Antibody tests can also involve enzyme-linked immunosorbent assays (ELISA), which on the other hand, use a plate coated with proteins from a virus, as well as a substance that will turn fluorescent when it’s around molecules that have bound together. A blood or saliva sample from a patient is placed on the plate. If IgG/IgM specific to the virus is present in the sample, those antibodies will bind to the viral protein. The substance that becomes fluorescent when in the presence of bound molecules will start to glow, verifying the presence of the specific antibodies. Like isothermal amplification, LFA provides rapid on-site detection as compared to ELISA, which takes more time and can only be done in clinical labs.

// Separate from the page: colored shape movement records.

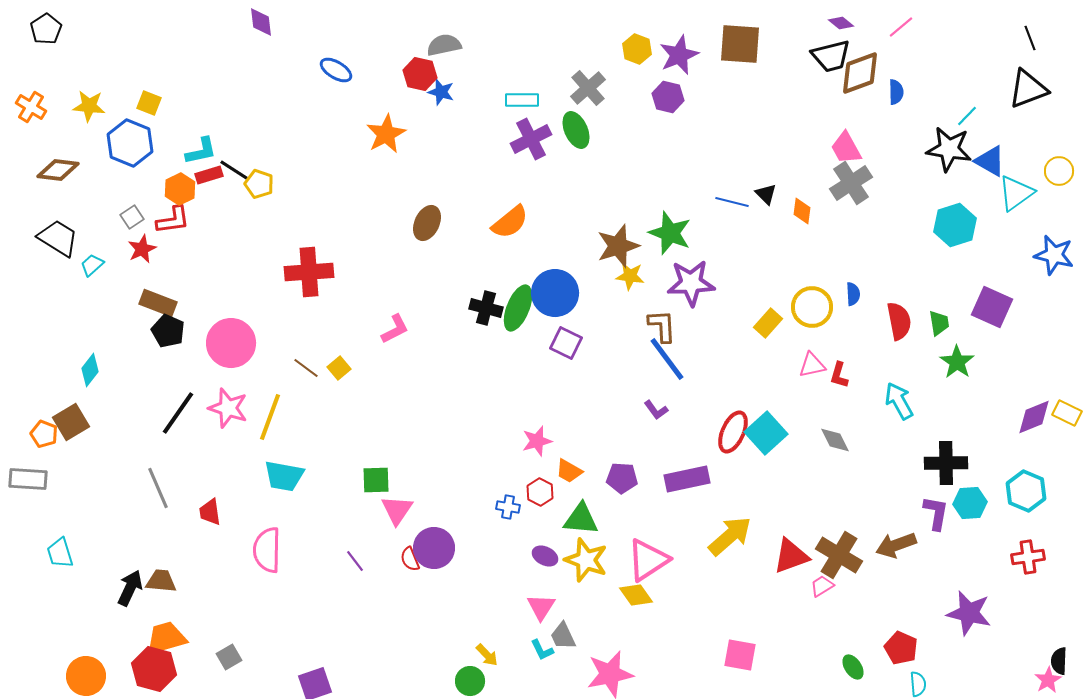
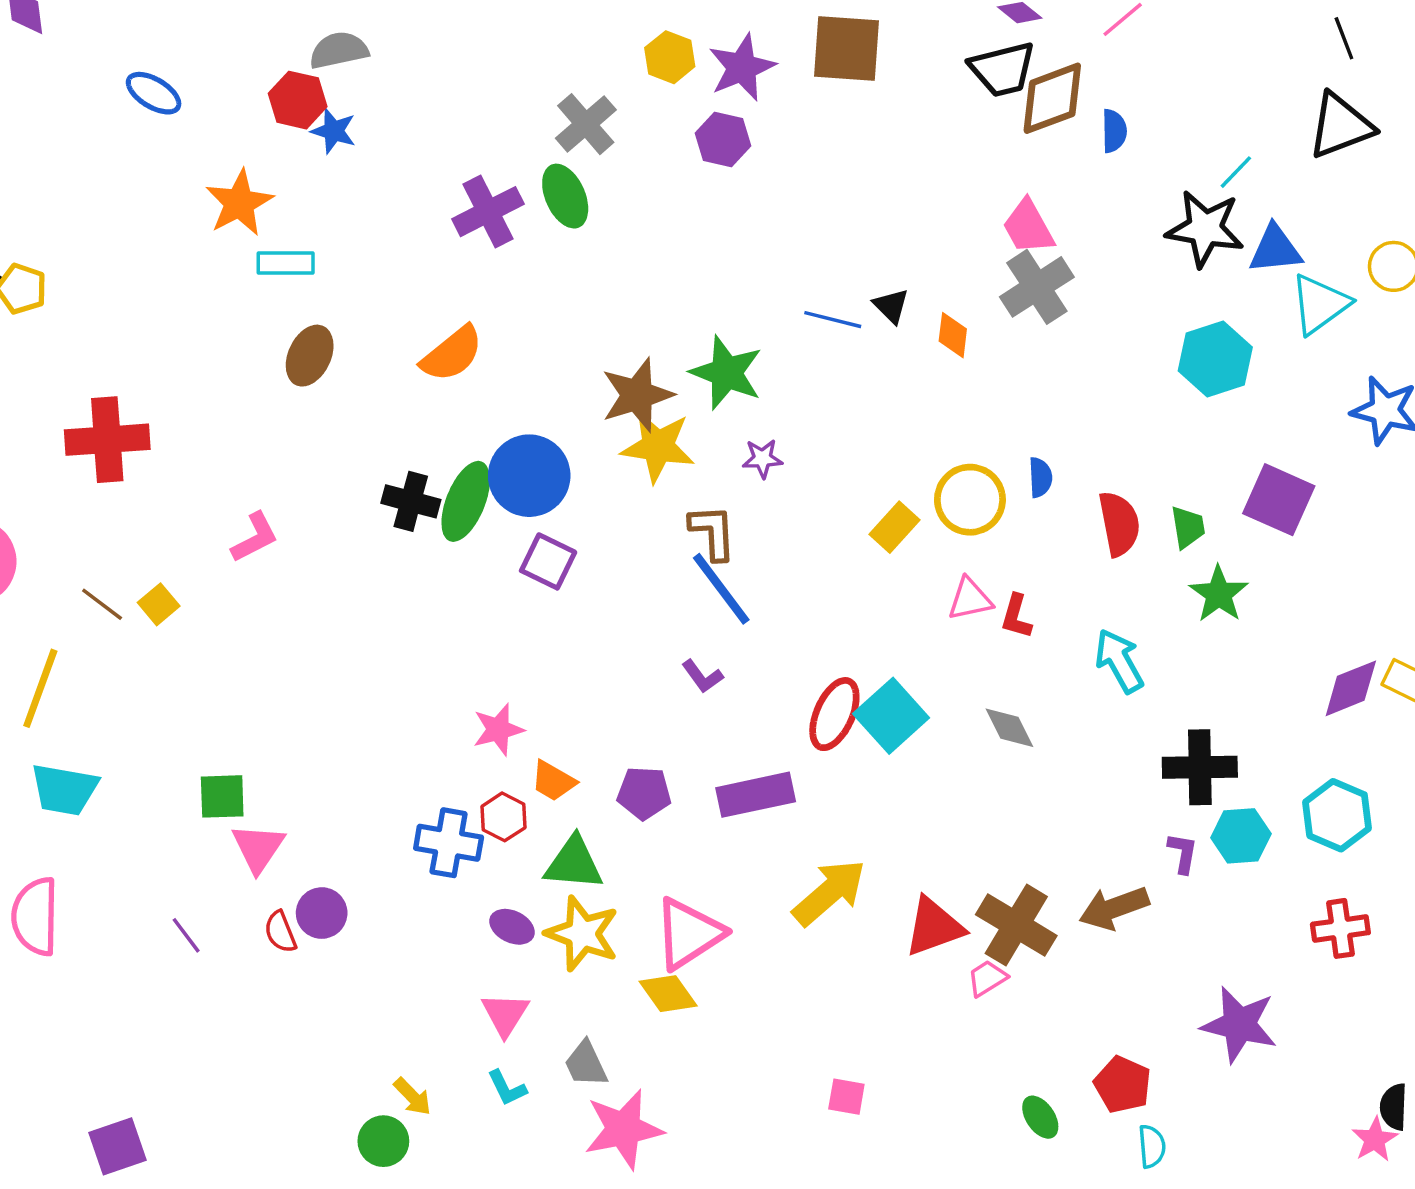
cyan rectangle: (522, 100) -> (286, 263), moved
blue triangle: (990, 161) -> (1275, 249), turned -36
yellow star: (630, 276) -> (658, 446), size x1.5
purple star: (691, 283) -> (762, 459), size x0.5
blue cross: (508, 507) -> (449, 843), size x1.6
purple L-shape: (936, 513) -> (1183, 853), size x0.7
purple circle: (434, 548) -> (322, 913), size x0.7
gray trapezoid: (563, 636) -> (586, 1064), moved
pink square: (740, 655) -> (846, 1097), size x0.7

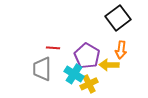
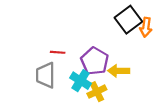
orange arrow: (121, 50) -> (146, 27), moved

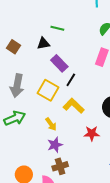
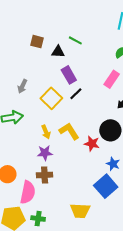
brown square: (14, 47) -> (37, 42), moved, turned -32
gray arrow: (17, 86) -> (22, 86), size x0.6
yellow L-shape: (74, 106) -> (69, 131), moved
red star: (92, 133) -> (92, 144), moved

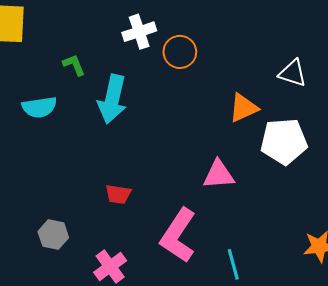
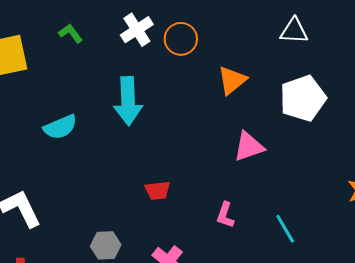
green L-shape: (74, 65) -> (71, 33), moved
orange triangle: (243, 108) -> (232, 80), moved
pink L-shape: (178, 236) -> (225, 215), size x0.5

Antibody tests vary greatly in accuracy. This is for several reasons. One is human error - a faint glow or band may seem a stronger indicator of the presence of antibodies to some testers than others. Another is the type of viral protein used to make the test. Many viruses have a couple of proteins on their outer shells, including the proteins making up the shell itself, as well as the spike, a protruding structure that plays a role in helping the virus attach to its victims’ cells. Sometimes, these proteins can be similar among related viruses, meaning that a protein making up the shell of SARS-CoV-2 may be similar to the proteins encapsulating other coronaviruses, such as those which cause the common cold. If they are similar enough, antibodies for another virus may attach to proteins from SARS-CoV-2, giving false-positive results for SARS-CoV-2. Some tests may even use an incorrect protein, one from a different but similar virus. The spike proteins on SARS-CoV-2 are more distinctive than its shell proteins, so more recent tests use those spike proteins to get more accurate results, ensuring that they are identifying antibodies that truly target the novel coronavirus.
The Bottom Line
Both nucleic acid and antibody detection have their own pros and cons. While nucleic acid-based detection can be more accurate, it can only recognize the currently infected patients, whereas antibody tests can detect the infection even in people who were infected previously but now cleared of that virus. Accurate antibody tests can provide a more realistic number in terms of the percent of total infected individuals in the population who may also be immune to the virus, though more research is being done to confirm this.
Again, this is not medical advice. Please contact your healthcare practitioner if you have any questions or concerns about your own health. As questions about deploying tests become a concern for many around the world, knowing the science behind virus testing can shed light on the many logistical challenges communities face in testing members. This year, more than ever, understanding scientific terminology can help you be a more informed consumer of news reports and updates.